Routine Onsite Review

At the request of the Principal Investigator or study staff member, QIP is available to conduct both domestic and international onsite review of study documentation to ensure regulatory compliance including protocol adherence, accurate record keeping, and appropriate informed consent process.  During the on-site review, QIP will provide corrective actions and offer quality improvement recommendations.

QIP Education Series

Each academic year, QIP offers a different education series with sessions focusing on various topics including IRB submission requirements, study management, and informed consent process. Those who attend 3 sessions during an academic year will receive Human Research training refresher credit.  Attendance is open to all.  Check out the current Education Series schedule and past presentation slides.


Upon request, QIP staff is available to conduct any size group training sessions on a variety of topics relating to research compliance; institutional and school policy; Good Clinical Practice; Exemptions; Informed Consent; Regulatory Documentation, etc.  These sessions are developed to meet the specific needs of the study site. Depending on the depth and length of the In-service, attendees may earn Human Research training credit for their participation.

One-on-One Study Staff Orientation

Upon request, QIP is available to meet with new study staff (PIs, Coordinators, etc.) in order to familiarize them with ORARC policies and procedures including the IRB review and approval process.  Participants will learn about available human research support services and study management tools.

Study Management Tools

QIP offers a variety of easy-to-use study management tool templates to assist research sites in maintaining and organizing essential study documents.  These tools can be downloaded and tailored to your specific study needs.  Submit your request for a new tool here.  If you would like for QIP to customize one of our existing tools to fit your study needs complete a Service Request Form.

Grant Review: Human Subjects Sections

Enlist the QIP staff to review and edit the language that you have drafted for the human subjects sections of your grant application study records to ensure that they properly identify and address all the necessary human subjects concerns.

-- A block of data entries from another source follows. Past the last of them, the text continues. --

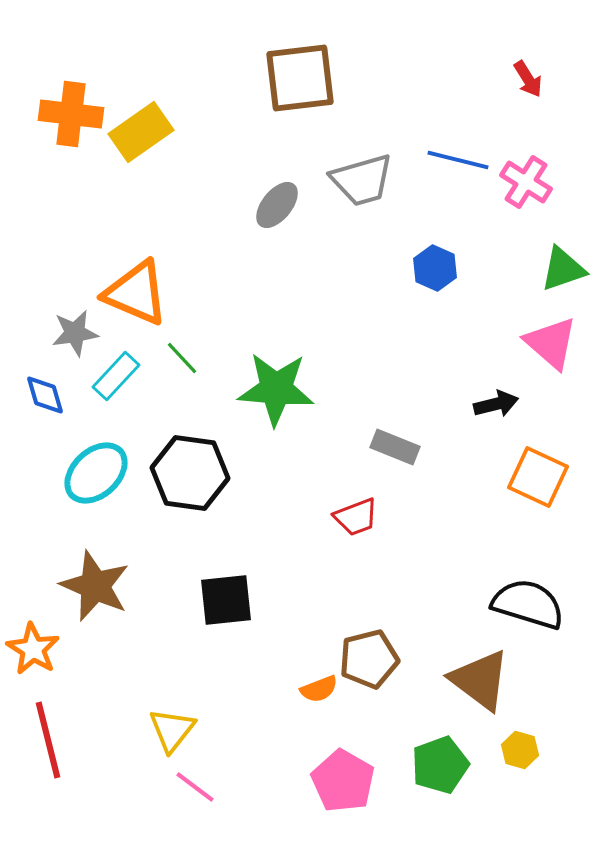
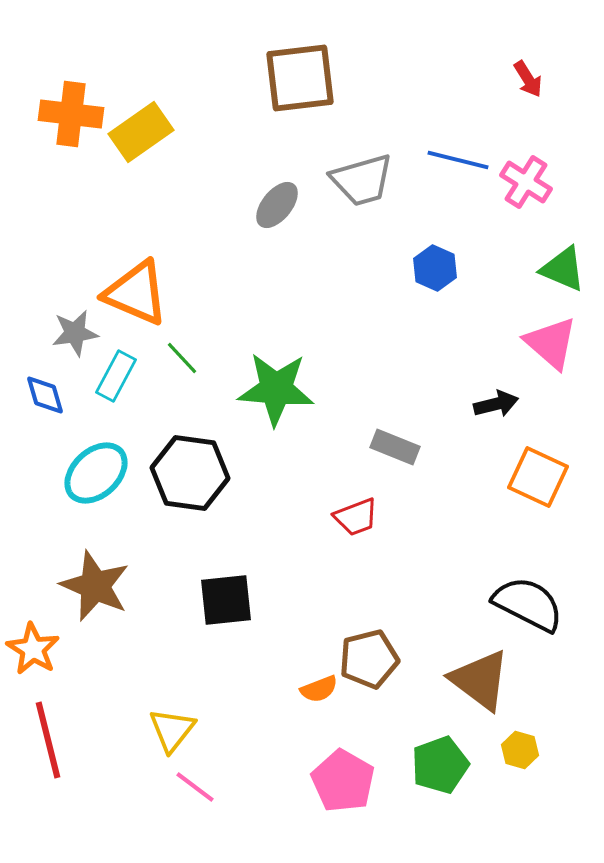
green triangle: rotated 42 degrees clockwise
cyan rectangle: rotated 15 degrees counterclockwise
black semicircle: rotated 10 degrees clockwise
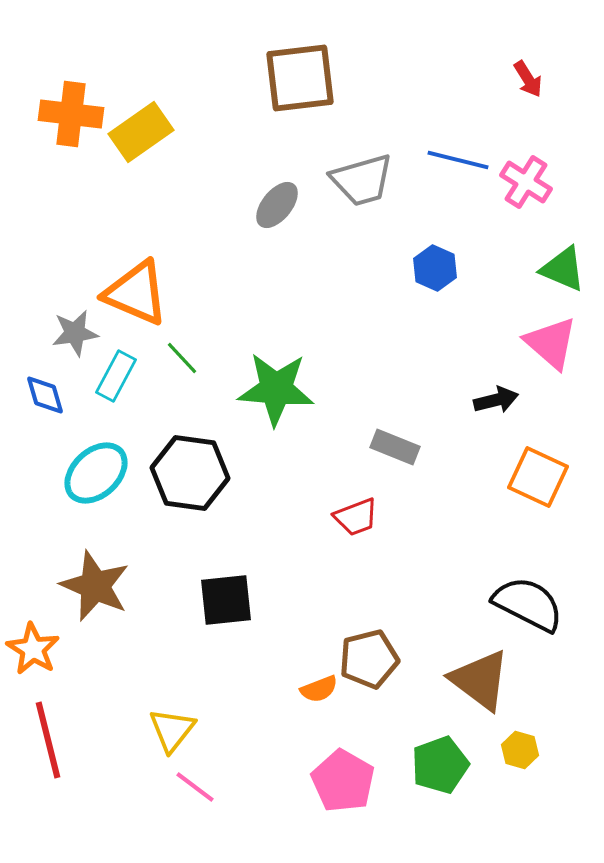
black arrow: moved 4 px up
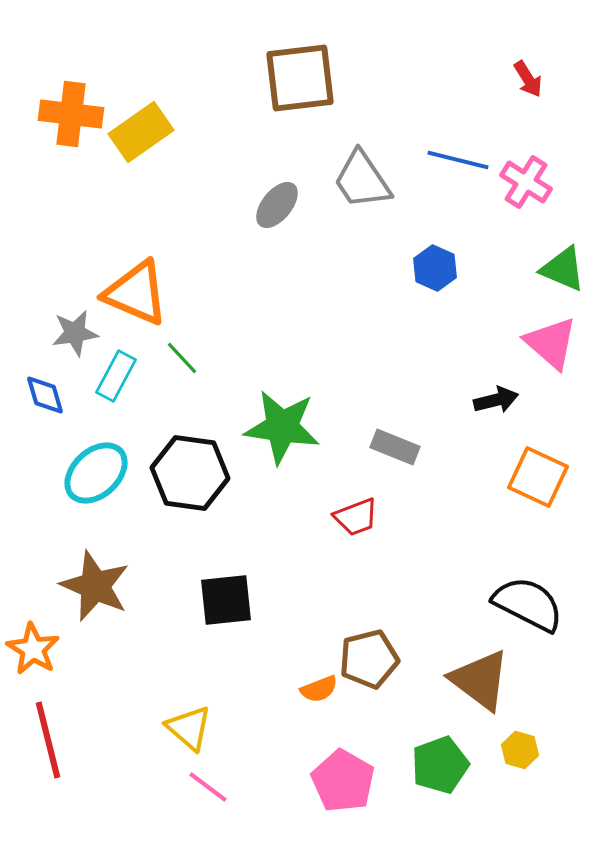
gray trapezoid: rotated 72 degrees clockwise
green star: moved 6 px right, 38 px down; rotated 4 degrees clockwise
yellow triangle: moved 17 px right, 2 px up; rotated 27 degrees counterclockwise
pink line: moved 13 px right
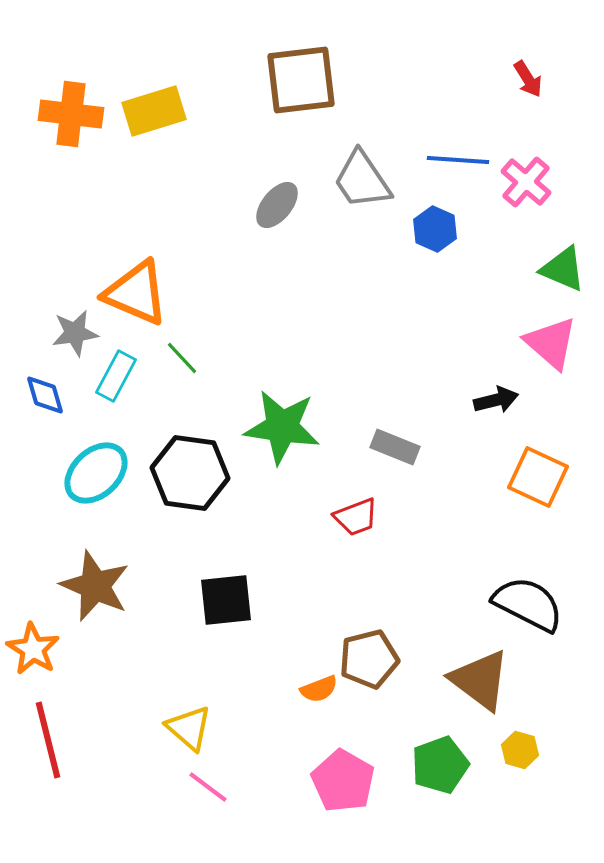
brown square: moved 1 px right, 2 px down
yellow rectangle: moved 13 px right, 21 px up; rotated 18 degrees clockwise
blue line: rotated 10 degrees counterclockwise
pink cross: rotated 9 degrees clockwise
blue hexagon: moved 39 px up
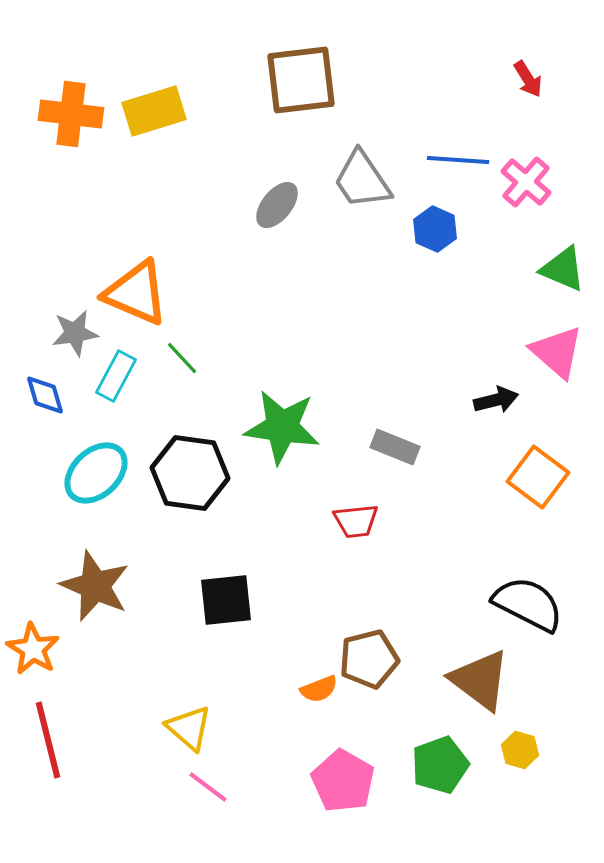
pink triangle: moved 6 px right, 9 px down
orange square: rotated 12 degrees clockwise
red trapezoid: moved 4 px down; rotated 15 degrees clockwise
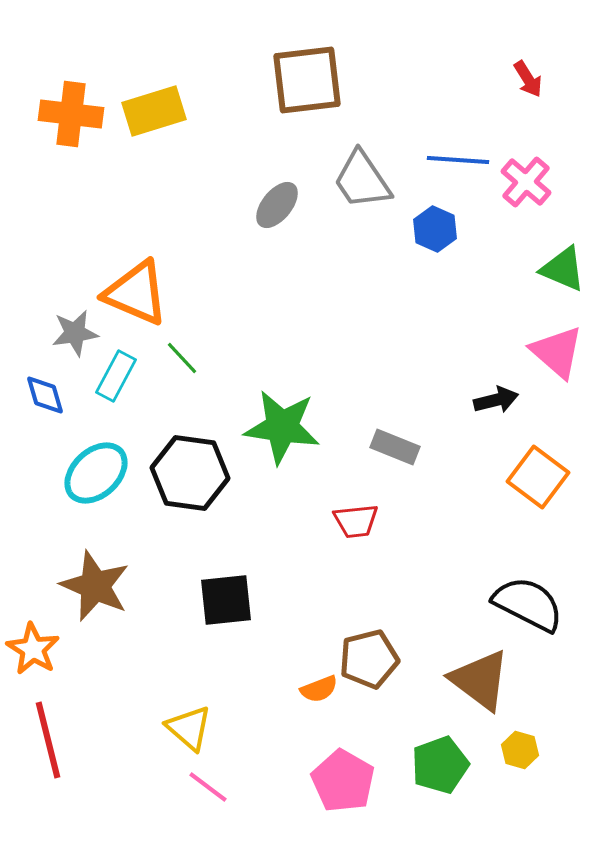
brown square: moved 6 px right
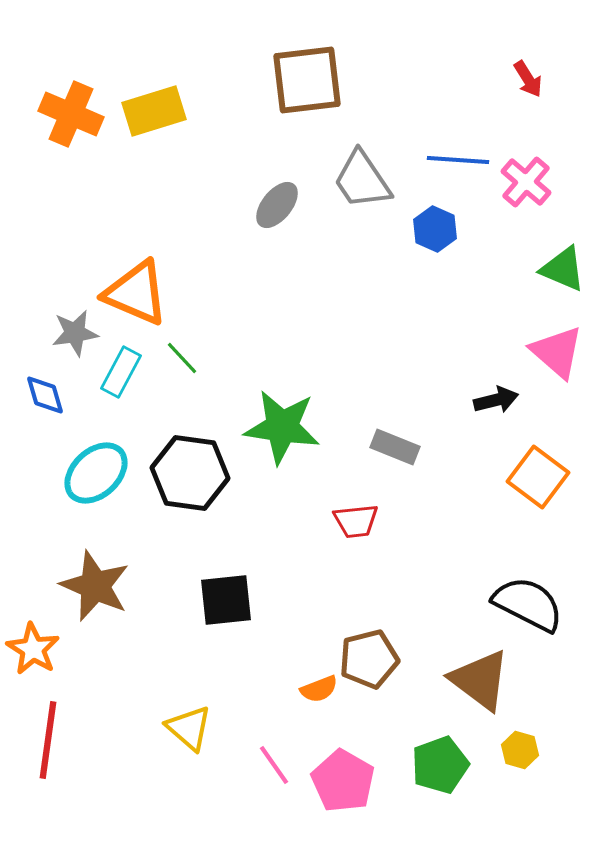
orange cross: rotated 16 degrees clockwise
cyan rectangle: moved 5 px right, 4 px up
red line: rotated 22 degrees clockwise
pink line: moved 66 px right, 22 px up; rotated 18 degrees clockwise
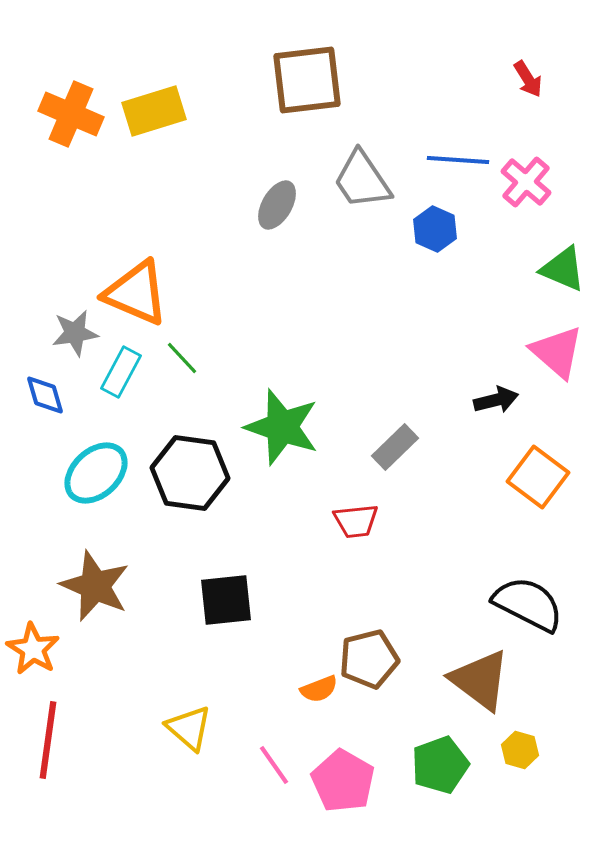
gray ellipse: rotated 9 degrees counterclockwise
green star: rotated 10 degrees clockwise
gray rectangle: rotated 66 degrees counterclockwise
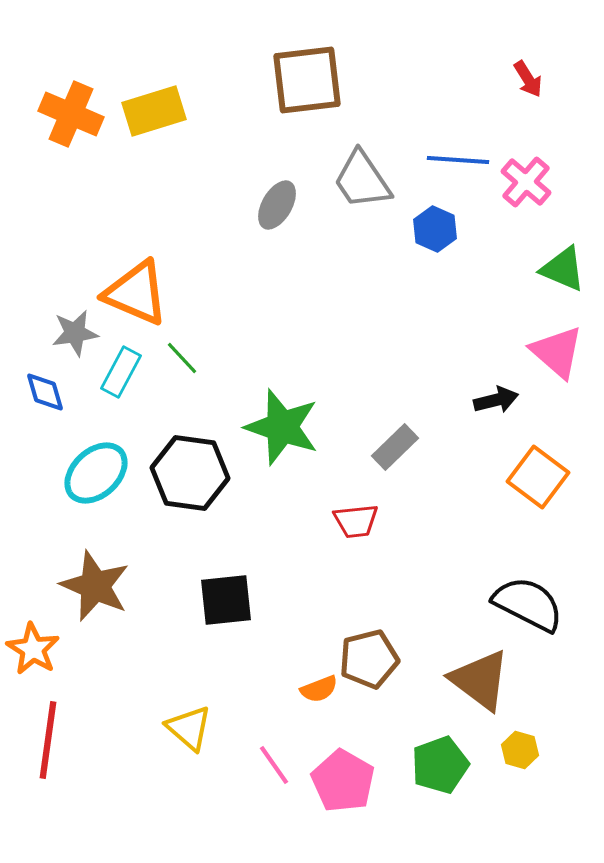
blue diamond: moved 3 px up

Floating Research Coordinator/Project Manager Support

Obtain temporary floating research coordinator/project manager support for assistance in the implementation of HLC IRB-approved protocols at no cost.  Research Coordinators/Project Managers are Certified IRB Professionals who have an in-depth understanding of both institutional policies and federal regulations. They are available to provide short or long-term coverage for a variety of research related services, including recruitment, obtaining consent, and study management.

This service is subject to availability of QIP Staff for the specified amount of time.